WHAT YOU WILL DO.
Among the entries below, how many lines contain the string "field"? Only the number is wanted.

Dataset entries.

===

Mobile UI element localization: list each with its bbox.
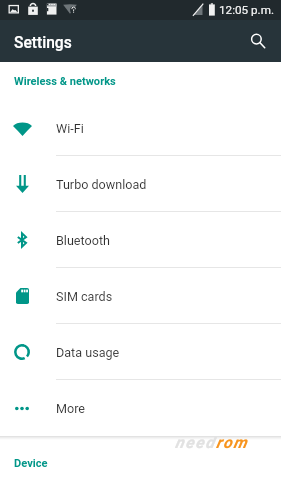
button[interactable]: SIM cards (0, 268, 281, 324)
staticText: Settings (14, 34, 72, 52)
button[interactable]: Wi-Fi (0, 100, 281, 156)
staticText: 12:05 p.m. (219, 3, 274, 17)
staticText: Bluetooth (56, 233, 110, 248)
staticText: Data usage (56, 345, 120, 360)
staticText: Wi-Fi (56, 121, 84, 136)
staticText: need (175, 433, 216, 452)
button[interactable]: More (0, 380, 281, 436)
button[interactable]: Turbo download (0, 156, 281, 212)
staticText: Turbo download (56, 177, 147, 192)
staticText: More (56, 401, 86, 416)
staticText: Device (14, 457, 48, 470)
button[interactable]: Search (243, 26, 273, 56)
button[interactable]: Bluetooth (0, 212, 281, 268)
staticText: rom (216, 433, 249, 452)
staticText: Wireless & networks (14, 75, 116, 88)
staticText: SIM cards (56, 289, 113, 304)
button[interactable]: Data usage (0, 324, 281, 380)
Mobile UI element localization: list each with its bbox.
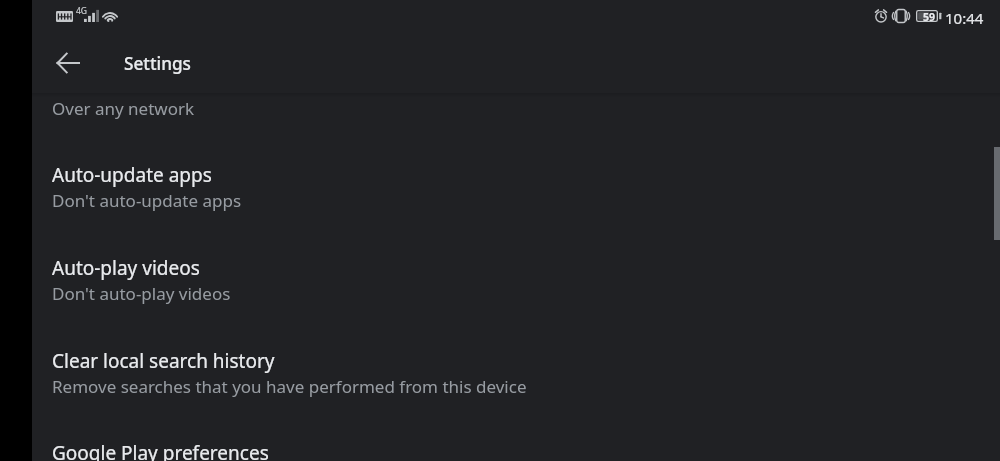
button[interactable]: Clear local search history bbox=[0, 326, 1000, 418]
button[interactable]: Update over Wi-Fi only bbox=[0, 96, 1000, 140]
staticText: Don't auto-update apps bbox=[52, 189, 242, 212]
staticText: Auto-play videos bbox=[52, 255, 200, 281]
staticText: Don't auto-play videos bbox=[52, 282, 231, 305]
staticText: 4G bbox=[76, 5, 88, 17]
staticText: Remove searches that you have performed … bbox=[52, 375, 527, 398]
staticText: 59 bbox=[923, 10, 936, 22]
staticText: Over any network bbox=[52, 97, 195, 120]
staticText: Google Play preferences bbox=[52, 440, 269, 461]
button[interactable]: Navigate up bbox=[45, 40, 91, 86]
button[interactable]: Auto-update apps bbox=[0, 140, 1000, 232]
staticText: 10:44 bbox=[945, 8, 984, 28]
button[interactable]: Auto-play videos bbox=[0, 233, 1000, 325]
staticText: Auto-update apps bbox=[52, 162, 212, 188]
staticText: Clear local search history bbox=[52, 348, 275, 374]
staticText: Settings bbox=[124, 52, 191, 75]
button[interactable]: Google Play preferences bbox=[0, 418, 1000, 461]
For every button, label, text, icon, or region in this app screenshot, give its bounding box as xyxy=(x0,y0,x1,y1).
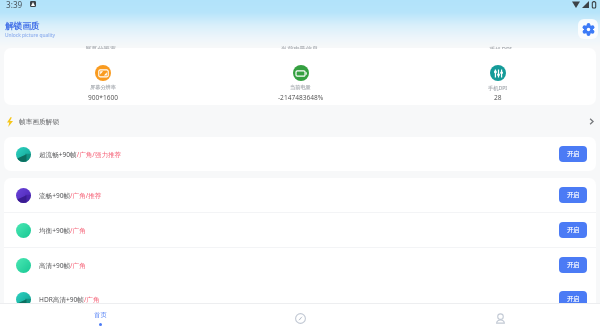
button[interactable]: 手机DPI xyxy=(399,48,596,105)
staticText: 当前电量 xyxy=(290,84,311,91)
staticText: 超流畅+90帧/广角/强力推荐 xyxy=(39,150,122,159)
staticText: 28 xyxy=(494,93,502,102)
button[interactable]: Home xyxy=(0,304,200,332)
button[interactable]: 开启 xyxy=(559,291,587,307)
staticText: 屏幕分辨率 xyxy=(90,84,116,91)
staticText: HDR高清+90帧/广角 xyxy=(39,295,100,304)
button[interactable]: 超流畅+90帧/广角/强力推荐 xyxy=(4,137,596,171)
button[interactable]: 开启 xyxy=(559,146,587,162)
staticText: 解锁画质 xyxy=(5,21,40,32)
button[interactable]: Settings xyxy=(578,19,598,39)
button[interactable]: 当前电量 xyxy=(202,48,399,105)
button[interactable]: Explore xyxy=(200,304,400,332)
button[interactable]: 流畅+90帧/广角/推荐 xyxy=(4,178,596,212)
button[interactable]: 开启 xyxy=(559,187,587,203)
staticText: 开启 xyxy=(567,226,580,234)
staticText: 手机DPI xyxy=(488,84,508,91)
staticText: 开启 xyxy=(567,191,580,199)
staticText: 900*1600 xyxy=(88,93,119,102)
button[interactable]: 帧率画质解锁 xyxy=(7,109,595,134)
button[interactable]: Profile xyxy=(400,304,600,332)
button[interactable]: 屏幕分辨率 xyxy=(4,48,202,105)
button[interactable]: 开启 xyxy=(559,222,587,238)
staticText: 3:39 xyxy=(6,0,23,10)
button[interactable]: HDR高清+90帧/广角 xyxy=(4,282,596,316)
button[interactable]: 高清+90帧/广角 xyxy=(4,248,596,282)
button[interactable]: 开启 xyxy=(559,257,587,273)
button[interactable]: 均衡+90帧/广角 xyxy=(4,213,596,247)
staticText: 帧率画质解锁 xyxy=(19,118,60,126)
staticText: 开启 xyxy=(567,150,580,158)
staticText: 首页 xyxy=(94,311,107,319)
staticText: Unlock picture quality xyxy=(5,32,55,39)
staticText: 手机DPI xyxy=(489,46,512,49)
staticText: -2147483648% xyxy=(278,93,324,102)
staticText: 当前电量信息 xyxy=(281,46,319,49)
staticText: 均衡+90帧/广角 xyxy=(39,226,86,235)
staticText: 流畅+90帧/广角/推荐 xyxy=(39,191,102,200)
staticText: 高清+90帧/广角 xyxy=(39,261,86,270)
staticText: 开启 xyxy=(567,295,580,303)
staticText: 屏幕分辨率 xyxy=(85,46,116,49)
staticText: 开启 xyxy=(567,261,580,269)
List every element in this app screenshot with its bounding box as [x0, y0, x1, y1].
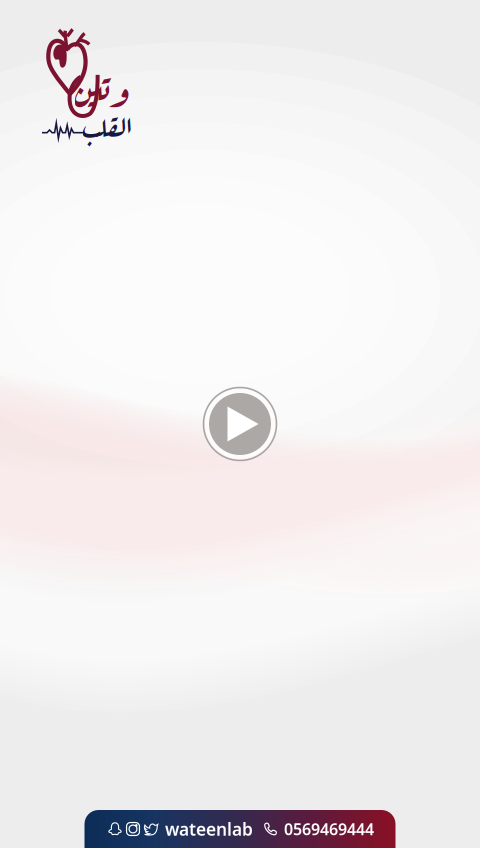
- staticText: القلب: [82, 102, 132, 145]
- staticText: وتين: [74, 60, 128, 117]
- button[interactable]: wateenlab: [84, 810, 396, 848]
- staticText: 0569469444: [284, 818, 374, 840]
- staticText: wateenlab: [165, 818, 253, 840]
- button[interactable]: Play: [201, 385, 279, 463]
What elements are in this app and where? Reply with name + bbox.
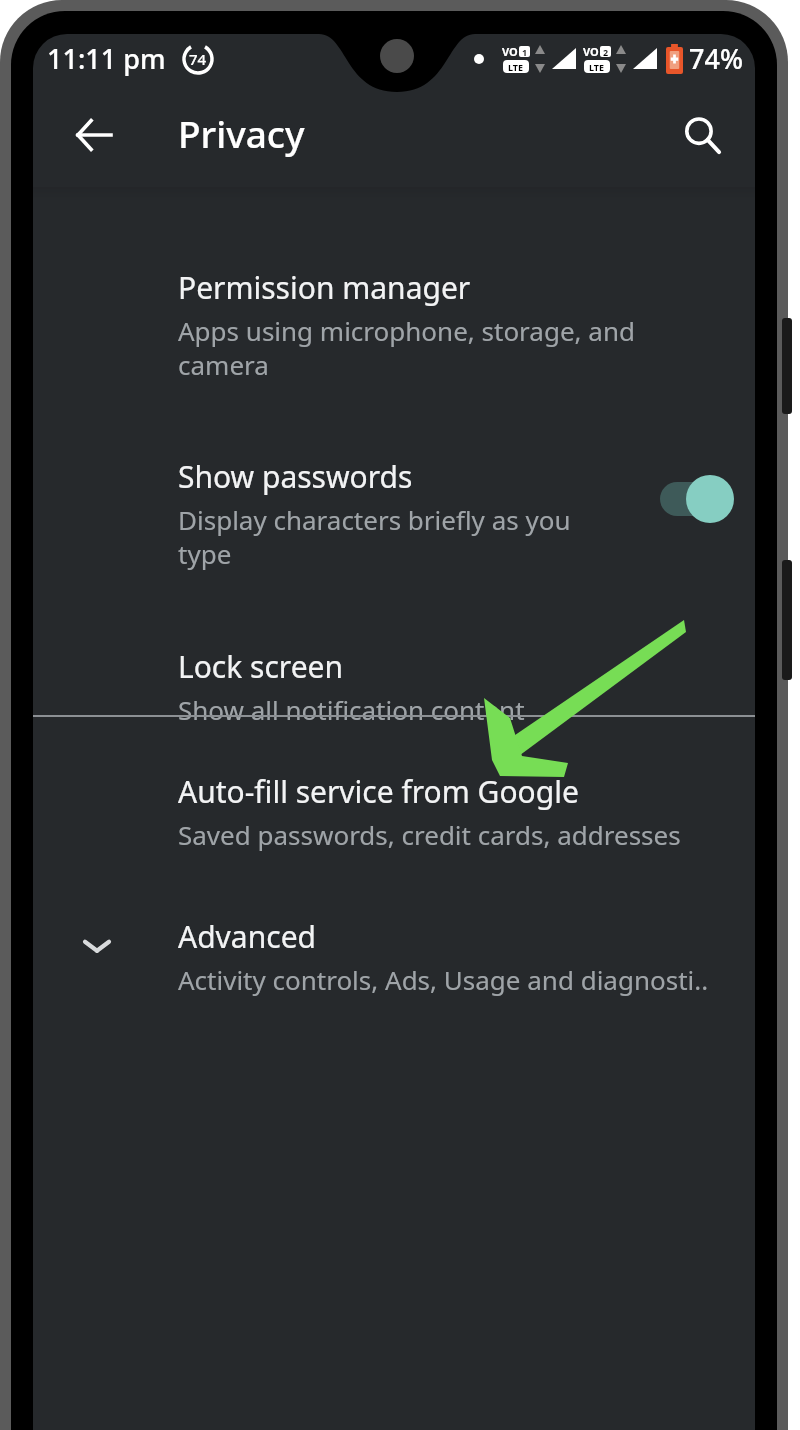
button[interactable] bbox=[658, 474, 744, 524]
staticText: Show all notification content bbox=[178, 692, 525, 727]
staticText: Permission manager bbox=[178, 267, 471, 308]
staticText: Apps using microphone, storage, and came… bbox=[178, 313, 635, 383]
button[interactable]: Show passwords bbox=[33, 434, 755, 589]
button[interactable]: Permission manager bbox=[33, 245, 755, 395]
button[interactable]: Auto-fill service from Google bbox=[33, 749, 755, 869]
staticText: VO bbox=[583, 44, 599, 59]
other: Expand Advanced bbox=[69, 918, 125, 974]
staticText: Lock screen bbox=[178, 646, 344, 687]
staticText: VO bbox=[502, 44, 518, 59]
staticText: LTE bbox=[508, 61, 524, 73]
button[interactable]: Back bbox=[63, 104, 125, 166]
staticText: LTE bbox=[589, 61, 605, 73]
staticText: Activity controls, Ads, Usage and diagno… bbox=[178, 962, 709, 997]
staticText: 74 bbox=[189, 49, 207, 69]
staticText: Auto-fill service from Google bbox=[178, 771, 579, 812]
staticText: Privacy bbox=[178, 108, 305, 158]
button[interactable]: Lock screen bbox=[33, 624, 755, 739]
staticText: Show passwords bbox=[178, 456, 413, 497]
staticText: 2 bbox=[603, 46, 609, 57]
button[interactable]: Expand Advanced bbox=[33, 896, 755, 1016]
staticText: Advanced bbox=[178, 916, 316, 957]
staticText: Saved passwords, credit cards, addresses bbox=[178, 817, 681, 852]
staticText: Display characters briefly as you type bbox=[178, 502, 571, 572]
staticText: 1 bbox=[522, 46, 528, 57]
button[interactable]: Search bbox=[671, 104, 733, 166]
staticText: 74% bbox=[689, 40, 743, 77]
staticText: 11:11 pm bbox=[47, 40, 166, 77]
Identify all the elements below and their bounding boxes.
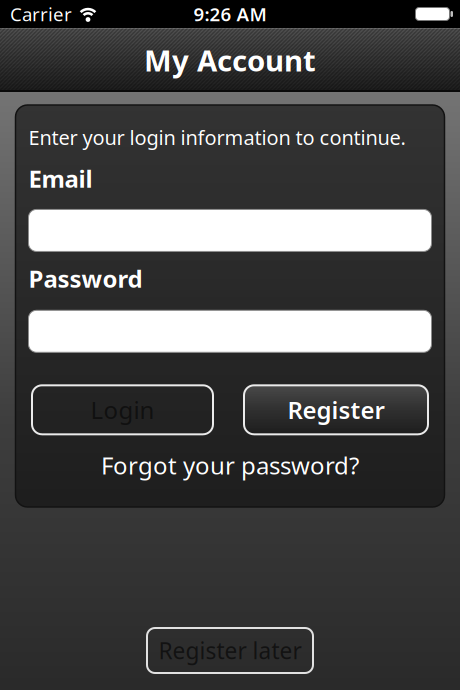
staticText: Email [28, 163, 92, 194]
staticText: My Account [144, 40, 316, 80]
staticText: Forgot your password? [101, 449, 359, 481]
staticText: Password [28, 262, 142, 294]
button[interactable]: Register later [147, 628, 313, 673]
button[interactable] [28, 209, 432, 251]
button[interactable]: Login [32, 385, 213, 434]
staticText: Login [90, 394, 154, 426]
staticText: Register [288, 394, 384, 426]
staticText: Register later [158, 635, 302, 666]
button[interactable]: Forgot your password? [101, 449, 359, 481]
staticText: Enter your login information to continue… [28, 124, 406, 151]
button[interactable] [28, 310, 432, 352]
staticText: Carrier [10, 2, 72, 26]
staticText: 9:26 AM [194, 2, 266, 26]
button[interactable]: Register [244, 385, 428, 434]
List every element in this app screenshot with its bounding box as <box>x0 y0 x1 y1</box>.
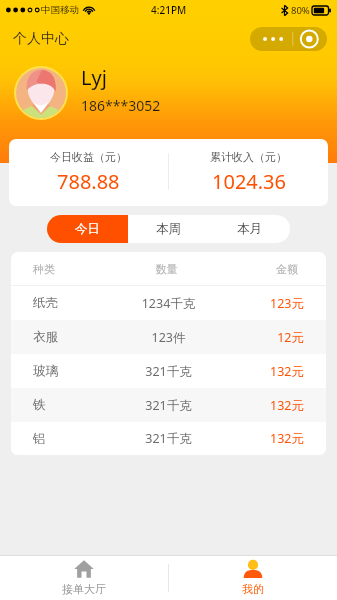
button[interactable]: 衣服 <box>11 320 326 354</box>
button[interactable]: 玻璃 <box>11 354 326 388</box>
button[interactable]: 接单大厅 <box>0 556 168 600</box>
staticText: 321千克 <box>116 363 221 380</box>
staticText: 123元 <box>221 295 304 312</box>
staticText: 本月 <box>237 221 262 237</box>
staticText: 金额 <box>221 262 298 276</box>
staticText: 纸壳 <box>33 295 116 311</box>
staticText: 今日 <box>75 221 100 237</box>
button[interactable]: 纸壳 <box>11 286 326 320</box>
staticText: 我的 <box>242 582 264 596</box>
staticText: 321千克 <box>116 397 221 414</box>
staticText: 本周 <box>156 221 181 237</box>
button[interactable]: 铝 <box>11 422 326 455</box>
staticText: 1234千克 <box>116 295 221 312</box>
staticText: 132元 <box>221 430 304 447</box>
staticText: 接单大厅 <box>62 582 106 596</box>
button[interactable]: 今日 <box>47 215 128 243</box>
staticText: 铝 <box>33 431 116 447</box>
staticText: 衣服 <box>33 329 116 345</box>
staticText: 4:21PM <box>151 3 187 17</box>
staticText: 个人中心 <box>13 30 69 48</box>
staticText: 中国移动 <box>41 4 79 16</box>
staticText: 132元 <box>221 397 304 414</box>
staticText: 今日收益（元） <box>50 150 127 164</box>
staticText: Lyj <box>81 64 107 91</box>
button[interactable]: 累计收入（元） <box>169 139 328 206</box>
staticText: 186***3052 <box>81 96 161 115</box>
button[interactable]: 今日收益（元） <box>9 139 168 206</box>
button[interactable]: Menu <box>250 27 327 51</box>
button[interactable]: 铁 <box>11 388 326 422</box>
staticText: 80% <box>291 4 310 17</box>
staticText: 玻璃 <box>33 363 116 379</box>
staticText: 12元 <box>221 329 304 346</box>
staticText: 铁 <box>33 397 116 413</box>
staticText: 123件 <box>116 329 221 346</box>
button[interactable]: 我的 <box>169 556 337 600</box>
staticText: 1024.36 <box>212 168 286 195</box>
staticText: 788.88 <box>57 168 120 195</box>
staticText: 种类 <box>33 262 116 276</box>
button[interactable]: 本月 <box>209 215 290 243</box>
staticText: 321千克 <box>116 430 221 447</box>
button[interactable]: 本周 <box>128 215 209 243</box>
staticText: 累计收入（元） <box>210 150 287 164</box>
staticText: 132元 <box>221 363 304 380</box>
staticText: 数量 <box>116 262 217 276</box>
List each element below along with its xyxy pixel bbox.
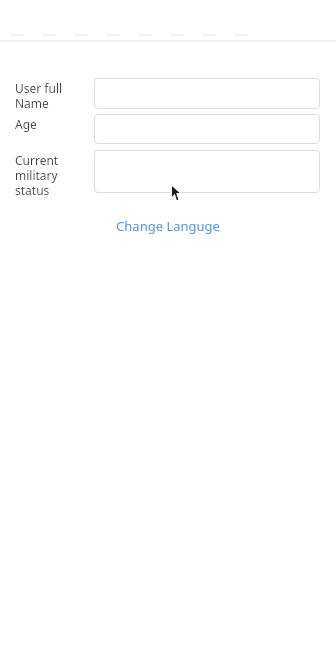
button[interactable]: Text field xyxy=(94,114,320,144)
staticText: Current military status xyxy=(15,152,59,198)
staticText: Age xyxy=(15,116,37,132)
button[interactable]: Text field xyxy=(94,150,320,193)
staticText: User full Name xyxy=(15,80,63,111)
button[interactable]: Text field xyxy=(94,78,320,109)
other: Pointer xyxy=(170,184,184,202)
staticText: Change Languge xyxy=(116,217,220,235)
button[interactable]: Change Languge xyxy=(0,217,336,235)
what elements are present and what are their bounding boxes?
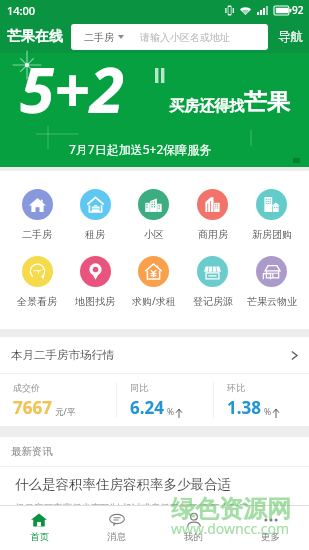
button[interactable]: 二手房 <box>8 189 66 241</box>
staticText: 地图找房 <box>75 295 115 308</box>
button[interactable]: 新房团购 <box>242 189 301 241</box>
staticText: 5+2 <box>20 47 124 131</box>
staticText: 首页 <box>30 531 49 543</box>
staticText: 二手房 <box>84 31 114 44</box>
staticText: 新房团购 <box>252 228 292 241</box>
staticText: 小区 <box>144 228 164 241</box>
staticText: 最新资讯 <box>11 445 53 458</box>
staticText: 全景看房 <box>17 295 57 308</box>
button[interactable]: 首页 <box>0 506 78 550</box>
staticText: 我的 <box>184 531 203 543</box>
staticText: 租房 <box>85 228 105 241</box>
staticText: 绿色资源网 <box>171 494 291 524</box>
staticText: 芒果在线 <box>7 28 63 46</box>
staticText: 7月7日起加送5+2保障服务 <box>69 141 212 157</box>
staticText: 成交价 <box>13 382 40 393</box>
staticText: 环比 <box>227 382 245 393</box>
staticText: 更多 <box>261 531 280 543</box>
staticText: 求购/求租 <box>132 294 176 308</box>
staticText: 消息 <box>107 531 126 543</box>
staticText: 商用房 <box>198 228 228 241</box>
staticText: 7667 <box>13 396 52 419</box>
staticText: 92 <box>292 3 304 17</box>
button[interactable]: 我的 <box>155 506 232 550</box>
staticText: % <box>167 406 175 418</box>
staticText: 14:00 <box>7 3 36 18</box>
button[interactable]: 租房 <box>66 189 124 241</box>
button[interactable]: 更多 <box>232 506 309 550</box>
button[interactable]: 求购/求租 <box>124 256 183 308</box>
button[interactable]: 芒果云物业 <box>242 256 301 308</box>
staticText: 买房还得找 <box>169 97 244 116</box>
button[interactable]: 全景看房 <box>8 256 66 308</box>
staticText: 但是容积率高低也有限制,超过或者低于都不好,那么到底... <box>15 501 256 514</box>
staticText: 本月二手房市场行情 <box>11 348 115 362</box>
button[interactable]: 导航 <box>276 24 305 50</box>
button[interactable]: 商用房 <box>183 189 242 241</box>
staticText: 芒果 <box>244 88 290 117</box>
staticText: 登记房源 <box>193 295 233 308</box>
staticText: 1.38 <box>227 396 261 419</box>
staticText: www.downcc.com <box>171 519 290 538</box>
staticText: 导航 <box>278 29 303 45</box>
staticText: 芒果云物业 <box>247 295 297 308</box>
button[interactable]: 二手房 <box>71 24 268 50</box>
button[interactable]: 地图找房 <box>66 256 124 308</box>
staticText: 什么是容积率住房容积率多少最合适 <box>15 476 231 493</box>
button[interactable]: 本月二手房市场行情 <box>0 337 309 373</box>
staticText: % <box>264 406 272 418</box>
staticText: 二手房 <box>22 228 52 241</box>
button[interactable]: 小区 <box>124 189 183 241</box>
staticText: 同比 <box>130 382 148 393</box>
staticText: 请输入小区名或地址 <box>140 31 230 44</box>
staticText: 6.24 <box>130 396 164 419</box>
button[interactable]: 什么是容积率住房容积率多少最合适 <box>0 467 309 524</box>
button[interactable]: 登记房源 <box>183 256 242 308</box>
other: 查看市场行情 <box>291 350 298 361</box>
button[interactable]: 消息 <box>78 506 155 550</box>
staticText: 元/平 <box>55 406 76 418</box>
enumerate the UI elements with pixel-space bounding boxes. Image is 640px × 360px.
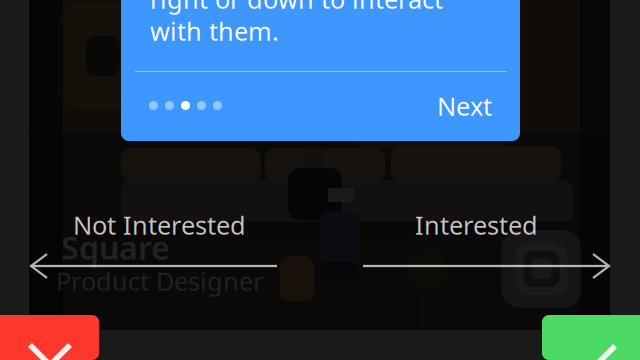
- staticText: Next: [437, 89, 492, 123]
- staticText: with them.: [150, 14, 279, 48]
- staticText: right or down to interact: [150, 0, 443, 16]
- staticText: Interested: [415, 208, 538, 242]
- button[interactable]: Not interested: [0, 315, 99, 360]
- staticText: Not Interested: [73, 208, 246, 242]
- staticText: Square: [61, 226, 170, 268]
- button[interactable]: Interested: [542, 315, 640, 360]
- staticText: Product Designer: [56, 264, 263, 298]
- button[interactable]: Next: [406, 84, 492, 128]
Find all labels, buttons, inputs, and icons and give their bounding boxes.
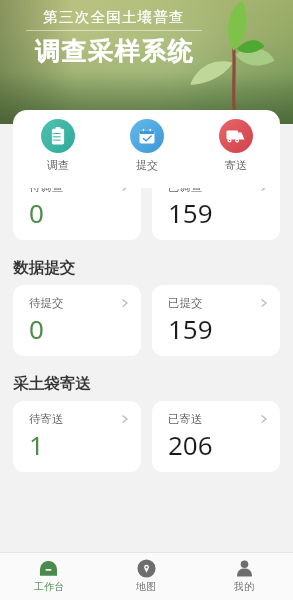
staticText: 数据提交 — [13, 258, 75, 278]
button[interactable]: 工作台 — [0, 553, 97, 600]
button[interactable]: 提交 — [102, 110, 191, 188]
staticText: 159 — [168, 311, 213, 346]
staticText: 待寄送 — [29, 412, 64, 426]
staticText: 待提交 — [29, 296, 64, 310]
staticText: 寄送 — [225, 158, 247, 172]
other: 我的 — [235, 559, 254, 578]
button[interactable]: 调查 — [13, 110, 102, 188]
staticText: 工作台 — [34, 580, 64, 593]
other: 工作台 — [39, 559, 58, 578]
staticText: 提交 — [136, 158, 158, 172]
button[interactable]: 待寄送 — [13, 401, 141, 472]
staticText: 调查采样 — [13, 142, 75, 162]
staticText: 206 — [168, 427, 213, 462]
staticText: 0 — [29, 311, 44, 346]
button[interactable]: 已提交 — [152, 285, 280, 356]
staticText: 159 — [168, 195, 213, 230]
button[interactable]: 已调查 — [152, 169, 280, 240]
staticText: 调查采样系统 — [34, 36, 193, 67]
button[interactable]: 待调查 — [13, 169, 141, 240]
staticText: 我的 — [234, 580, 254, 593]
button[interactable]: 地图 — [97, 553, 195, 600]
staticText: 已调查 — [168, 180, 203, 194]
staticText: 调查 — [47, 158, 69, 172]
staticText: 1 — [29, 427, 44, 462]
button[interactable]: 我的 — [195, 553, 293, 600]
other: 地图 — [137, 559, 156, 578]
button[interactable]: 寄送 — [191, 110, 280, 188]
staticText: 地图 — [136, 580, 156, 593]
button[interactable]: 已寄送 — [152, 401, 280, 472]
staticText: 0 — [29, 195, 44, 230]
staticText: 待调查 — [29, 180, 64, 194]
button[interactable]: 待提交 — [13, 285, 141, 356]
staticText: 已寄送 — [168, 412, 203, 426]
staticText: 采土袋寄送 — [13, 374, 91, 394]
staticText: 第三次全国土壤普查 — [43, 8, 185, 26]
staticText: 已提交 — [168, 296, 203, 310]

===

SOLUTION TO THIS EXERCISE.
3